A cookie policy specifically addresses cookies and similar tracking technologies. It details what cookies you set, their purposes, and how visitors can manage preferences. Link to it from your GDPR compliance statement rather than duplicating the information.
Your terms of service govern the contractual relationship with users. They reference the privacy policy but serve a different legal function. Use a terms of service generator to create these separately.
A cookie consent banner is the interactive element that captures consent before setting non-essential cookies. It works alongside your compliance statement but is a user interface component, not a document.
Enforcement Examples That Show Why This Matters
Regulators have taken action against organizations with inadequate transparency notices:
- The French CNIL fined Google 50 million EUR in 2019 for failing to provide transparent and easily accessible information about data processing purposes and legal bases.
- The Irish DPC fined Meta 1.2 billion EUR in 2023 for transferring personal data to the United States without adequate safeguards, partly because its privacy documentation did not accurately reflect the transfer mechanisms in use.
- The Italian Garante fined Clearview AI 20 million EUR in 2022 for multiple GDPR violations including failure to provide adequate information to data subjects.
These cases reinforce that transparency obligations under Articles 13 and 14 are actively enforced, and the financial consequences can be severe.
How to Keep Your GDPR Compliance Statement Current
A compliant statement today can become non-compliant tomorrow if your processing changes and the document does not. Build maintenance into your workflow.

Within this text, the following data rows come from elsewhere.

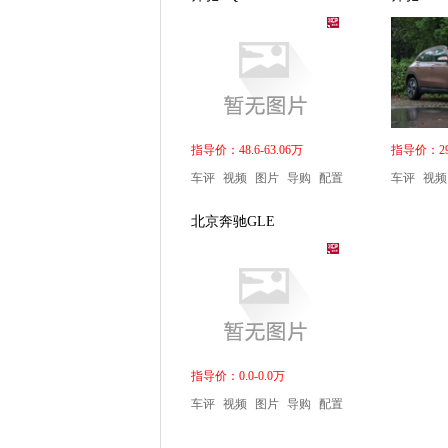
指导价：48.6-63.06万
指导价：29.
车评
视频
图片
导购
配置
车评
视频
北京奔驰GLE
指导价：0.0-0.0万
车评
视频
图片
导购
配置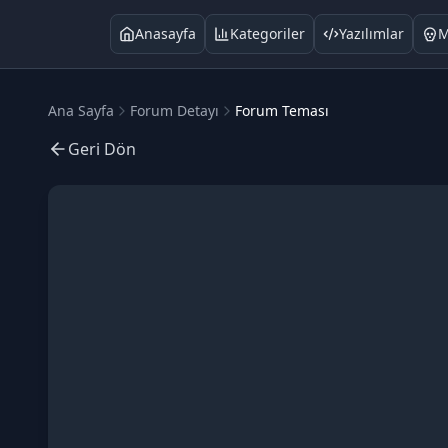
Anasayfa
Kategoriler
Yazılımlar
M
Ana Sayfa
Forum Detayı
Forum Teması
Geri Dön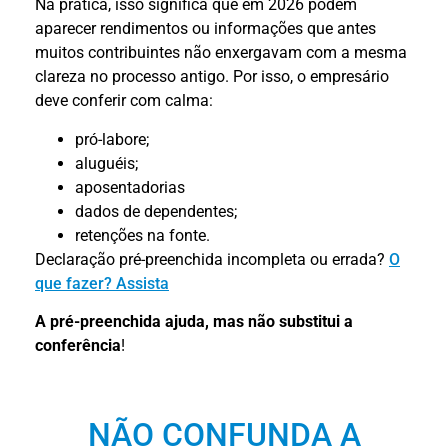
Na prática, isso significa que em 2026 podem
aparecer rendimentos ou informações que antes
muitos contribuintes não enxergavam com a mesma
clareza no processo antigo. Por isso, o empresário
deve conferir com calma:
pró-labore;
aluguéis;
aposentadorias
dados de dependentes;
retenções na fonte.
Declaração pré-preenchida incompleta ou errada?
O
que fazer? Assista
A pré-preenchida ajuda, mas não substitui a
conferência
!
NÃO CONFUNDA A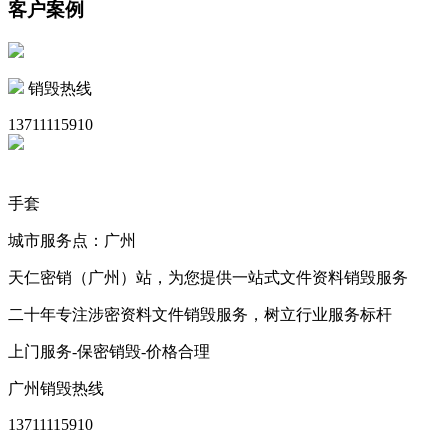
客户案例
销毁热线
13711115910
手套
城市服务点：广州
天仁密销（广州）站，为您提供一站式文件资料销毁服务
二十年专注涉密资料文件销毁服务，树立行业服务标杆
上门服务-保密销毁-价格合理
广州销毁热线
13711115910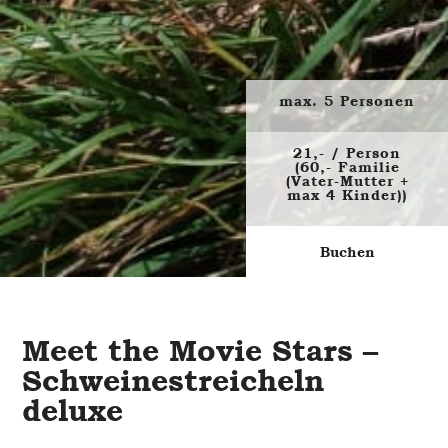
Impre
9
max. 5 Personen
und
21,- / Person
(60,- Familie
(Vater-Mutter +
max 4 Kinder))
DSGV
Buchen
Meet the Movie Stars –
Schweinestreicheln
deluxe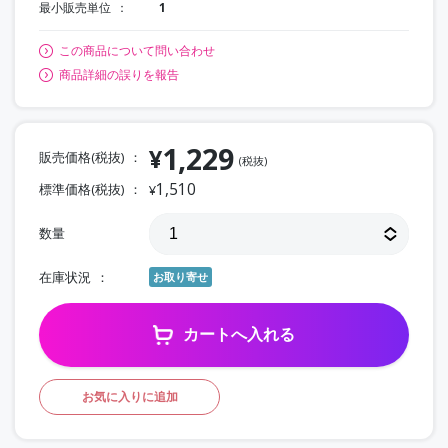
最小販売単位
1
この商品について問い合わせ
商品詳細の誤りを報告
1,229
¥
販売価格(税抜)
(税抜)
1,510
標準価格(税抜)
¥
数量
在庫状況
お取り寄せ
カートへ入れる
お気に入りに追加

- Track vendor changes: every time you add, remove, or replace a third-party service that processes personal data, update your statement.
- Monitor regulatory guidance: supervisory authorities regularly publish new guidance on transparency requirements. Subscribe to updates from your lead authority.
- Version your documents: date each version and maintain an archive. If a complaint arises, you need to show what the statement said at the time of processing.
- Automate where possible: tools like TermsBox can scan your website for cookies and trackers, then flag when your published documents need updating.
Keeping your GDPR compliance statement accurate is as important as creating it in the first place. Outdated statements create the same legal risk as missing ones.
Frequently Asked Questions
What is a GDPR compliance statement?
A GDPR compliance statement is a public notice explaining how your organization collects, processes, and protects personal data under the General Data Protection Regulation. It covers legal bases for processing, data subject rights, retention periods, and contact details for your data controller or Data Protection Officer.
Is a GDPR compliance statement the same as a privacy policy?
They overlap significantly, but a GDPR compliance statement specifically addresses GDPR requirements such as lawful bases under Article 6, data subject rights under Articles 15 through 22, and cross-border transfer safeguards. Many organizations combine both into a single document that satisfies GDPR and broader privacy law obligations.
Do small businesses need a GDPR compliance statement?
Yes. The GDPR applies to any organization that processes personal data of individuals in the European Economic Area, regardless of company size or location. A small business that collects email addresses through a contact form or runs analytics on EU visitors must publish a compliant statement.
What are the penalties for not having a GDPR compliance statement?
Supervisory authorities can impose fines of up to 20 million EUR or 4% of annual global turnover, whichever is higher, under Article 83 of the GDPR. Even without a fine, a missing or inadequate statement can trigger formal warnings, processing bans, and reputational damage.